Selector Magazine
Spring 2011

Culinary likes and dislikes are culturally acquired; vegemite on toast is to Aussie kids what goat’s cheese on baguette is to little Frenchies. Just like language, these likes and dislikes are engrained in us at a young age without our even realising it.

This cultural acclimatisation may go some way towards explaining the great taste divide in the case of coriander. Some love it, others hate it, and there seems to be very little middle ground.

The leaf of the coriander is immensely popular in Southeast Asian cuisine, where i used as a garnish for many soups, curries and stir-fries, while the roots of the plant, with their deeper flavour, are used as the base for curry pastes and soups.

However as the leaves have strayed across into other countries and cuisines the flavour derision has become apparent. Youthful acculturation may play a part in this, but does not explain how this herb divides people from the same family (my Dad and sister both despise it, I find it fresh and pleasing).

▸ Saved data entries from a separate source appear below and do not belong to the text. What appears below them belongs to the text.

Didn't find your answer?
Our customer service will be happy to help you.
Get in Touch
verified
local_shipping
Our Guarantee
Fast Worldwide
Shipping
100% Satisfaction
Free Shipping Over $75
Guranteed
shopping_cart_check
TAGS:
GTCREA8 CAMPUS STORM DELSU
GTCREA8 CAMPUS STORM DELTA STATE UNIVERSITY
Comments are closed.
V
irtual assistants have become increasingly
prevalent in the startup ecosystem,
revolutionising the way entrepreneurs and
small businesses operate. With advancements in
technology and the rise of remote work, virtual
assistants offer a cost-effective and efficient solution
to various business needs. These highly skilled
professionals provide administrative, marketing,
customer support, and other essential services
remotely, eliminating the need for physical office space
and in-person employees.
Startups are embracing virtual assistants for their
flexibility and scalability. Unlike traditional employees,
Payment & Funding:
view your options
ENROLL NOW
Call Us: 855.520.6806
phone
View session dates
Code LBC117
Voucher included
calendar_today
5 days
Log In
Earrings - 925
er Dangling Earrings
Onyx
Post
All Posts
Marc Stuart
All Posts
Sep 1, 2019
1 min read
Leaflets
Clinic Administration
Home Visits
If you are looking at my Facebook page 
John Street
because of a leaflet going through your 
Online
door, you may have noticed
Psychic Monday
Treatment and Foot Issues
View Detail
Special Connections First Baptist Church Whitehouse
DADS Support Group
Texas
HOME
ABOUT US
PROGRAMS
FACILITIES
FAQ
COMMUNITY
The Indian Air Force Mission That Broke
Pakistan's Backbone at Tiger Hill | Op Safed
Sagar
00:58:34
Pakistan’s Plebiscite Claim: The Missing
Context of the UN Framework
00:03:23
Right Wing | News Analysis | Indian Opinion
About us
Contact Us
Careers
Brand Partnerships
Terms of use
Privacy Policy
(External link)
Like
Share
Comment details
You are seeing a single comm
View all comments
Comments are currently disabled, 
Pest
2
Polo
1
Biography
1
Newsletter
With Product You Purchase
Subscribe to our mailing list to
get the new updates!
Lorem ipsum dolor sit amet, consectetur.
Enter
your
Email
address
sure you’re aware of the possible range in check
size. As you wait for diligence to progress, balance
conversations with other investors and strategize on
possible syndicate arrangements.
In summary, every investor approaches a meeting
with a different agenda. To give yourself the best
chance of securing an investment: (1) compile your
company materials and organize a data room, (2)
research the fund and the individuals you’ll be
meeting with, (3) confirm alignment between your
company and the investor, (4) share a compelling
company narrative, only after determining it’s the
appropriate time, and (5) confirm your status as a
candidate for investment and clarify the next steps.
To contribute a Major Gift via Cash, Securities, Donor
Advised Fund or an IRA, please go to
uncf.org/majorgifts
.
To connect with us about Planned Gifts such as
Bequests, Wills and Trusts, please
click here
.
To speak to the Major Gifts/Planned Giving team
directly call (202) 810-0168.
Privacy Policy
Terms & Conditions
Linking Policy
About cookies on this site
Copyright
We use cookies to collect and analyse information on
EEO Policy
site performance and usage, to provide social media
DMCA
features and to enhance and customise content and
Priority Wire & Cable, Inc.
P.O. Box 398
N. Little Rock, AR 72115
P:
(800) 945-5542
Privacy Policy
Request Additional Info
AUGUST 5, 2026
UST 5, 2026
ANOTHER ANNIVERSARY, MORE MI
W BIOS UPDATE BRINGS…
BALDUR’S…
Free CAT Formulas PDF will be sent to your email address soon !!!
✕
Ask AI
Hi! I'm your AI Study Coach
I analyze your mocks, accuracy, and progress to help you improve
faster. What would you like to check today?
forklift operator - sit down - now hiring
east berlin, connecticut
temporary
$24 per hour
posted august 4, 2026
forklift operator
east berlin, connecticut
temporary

Devoid of the bitter compound that offends the palate of “supertasters,” it appears it is the aroma of the leaf that causes the fraction. Those that don’t like it describe the smell as soapy or bug-like. Our sense of taste and smell has traditionally been an important factor in detecting poison and predators. Perhaps this is an issue of evolution and it is their basic survival instincts that are turning people off?

Fortunately the warm, nutty and gentle citrus flavour of the coriander seeds is less controversial. The dried seeds are used in many cuisines; the French use the seeds in the production of liquors such as Chartreuse; the Germans use them to pickle vegetables and to season cabbage and game dishes; the Belgians brew it into some of their wheat beers; in India the seeds are served roasted as a snack and are the basis for curries such as garam masala.

Mentioned in the bible and discovered in Tutankamen’s tomb, it appears it is the seeds that are the crowd pleaser.


Select and store -

Coriander is known as cilantro in the US and also may be referred to as Chinese parsley (although there are no taste similarities to parsley). Coriander should be stored in the fridge, with roots in cold water and a plastic bag over the leaves. Wash carefully before use to remove grit.  Seeds should be stored whole, in an air-tight container and kept for up to 6 months. Roasting or heating the seeds will enhance their flavour, meanwhile ground seeds will loose their flavour quickly, thus they should be ground just before use.


Coriander loves –

Prawns, chicken, curry, chilli, fish, citrus, pumpkin, carrots

Coriander seeds love -

Citrus, game, cabbage, pickled vegetables, carrots, pork,


Cooking with coriander –

Mix chopped coriander leaves with 2 tbspns of sesame oil, 1 tbspn fish sauce, 2 tbspns fresh lime juice, 1 tbspn brown sugar and pour over cooked rice noodles.  Top with finely chopped red chillies and toasted peanuts.